(Record extracts Opens)

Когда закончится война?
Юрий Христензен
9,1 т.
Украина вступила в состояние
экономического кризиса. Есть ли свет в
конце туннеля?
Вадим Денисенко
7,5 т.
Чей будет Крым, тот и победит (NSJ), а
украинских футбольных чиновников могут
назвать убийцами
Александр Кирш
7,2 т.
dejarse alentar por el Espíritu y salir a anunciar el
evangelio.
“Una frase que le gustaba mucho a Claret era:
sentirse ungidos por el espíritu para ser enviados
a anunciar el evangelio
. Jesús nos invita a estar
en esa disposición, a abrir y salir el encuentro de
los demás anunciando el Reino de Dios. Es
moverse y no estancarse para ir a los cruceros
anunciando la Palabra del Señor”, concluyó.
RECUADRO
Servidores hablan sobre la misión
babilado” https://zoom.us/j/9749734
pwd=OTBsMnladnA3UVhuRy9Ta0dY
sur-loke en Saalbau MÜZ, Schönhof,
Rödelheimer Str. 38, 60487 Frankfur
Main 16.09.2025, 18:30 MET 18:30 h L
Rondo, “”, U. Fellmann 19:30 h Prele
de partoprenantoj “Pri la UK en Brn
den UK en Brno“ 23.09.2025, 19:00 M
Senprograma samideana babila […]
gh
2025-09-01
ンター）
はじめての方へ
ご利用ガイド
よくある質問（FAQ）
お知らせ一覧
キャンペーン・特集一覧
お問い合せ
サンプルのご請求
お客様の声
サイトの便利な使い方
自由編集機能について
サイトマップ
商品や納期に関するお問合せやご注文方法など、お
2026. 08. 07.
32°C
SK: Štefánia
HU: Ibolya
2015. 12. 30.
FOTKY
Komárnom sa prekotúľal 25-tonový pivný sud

(Record extracts Closes)

• [Problem to work on]:
Repeat each entry exactly as it was given.

• [Written response]:
Когда закончится война?
Юрий Христензен
9,1 т.
Украина вступила в состояние
экономического кризиса. Есть ли свет в
конце туннеля?
Вадим Денисенко
7,5 т.
Чей будет Крым, тот и победит (NSJ), а
украинских футбольных чиновников могут
назвать убийцами
Александр Кирш
7,2 т.
dejarse alentar por el Espíritu y salir a anunciar el
evangelio.
“Una frase que le gustaba mucho a Claret era:
sentirse ungidos por el espíritu para ser enviados
a anunciar el evangelio
. Jesús nos invita a estar
en esa disposición, a abrir y salir el encuentro de
los demás anunciando el Reino de Dios. Es
moverse y no estancarse para ir a los cruceros
anunciando la Palabra del Señor”, concluyó.
RECUADRO
Servidores hablan sobre la misión
babilado” https://zoom.us/j/9749734
pwd=OTBsMnladnA3UVhuRy9Ta0dY
sur-loke en Saalbau MÜZ, Schönhof,
Rödelheimer Str. 38, 60487 Frankfur
Main 16.09.2025, 18:30 MET 18:30 h L
Rondo, “”, U. Fellmann 19:30 h Prele
de partoprenantoj “Pri la UK en Brn
den UK en Brno“ 23.09.2025, 19:00 M
Senprograma samideana babila […]
gh
2025-09-01
ンター）
はじめての方へ
ご利用ガイド
よくある質問（FAQ）
お知らせ一覧
キャンペーン・特集一覧
お問い合せ
サンプルのご請求
お客様の声
サイトの便利な使い方
自由編集機能について
サイトマップ
商品や納期に関するお問合せやご注文方法など、お
2026. 08. 07.
32°C
SK: Štefánia
HU: Ibolya
2015. 12. 30.
FOTKY
Komárnom sa prekotúľal 25-tonový pivný sud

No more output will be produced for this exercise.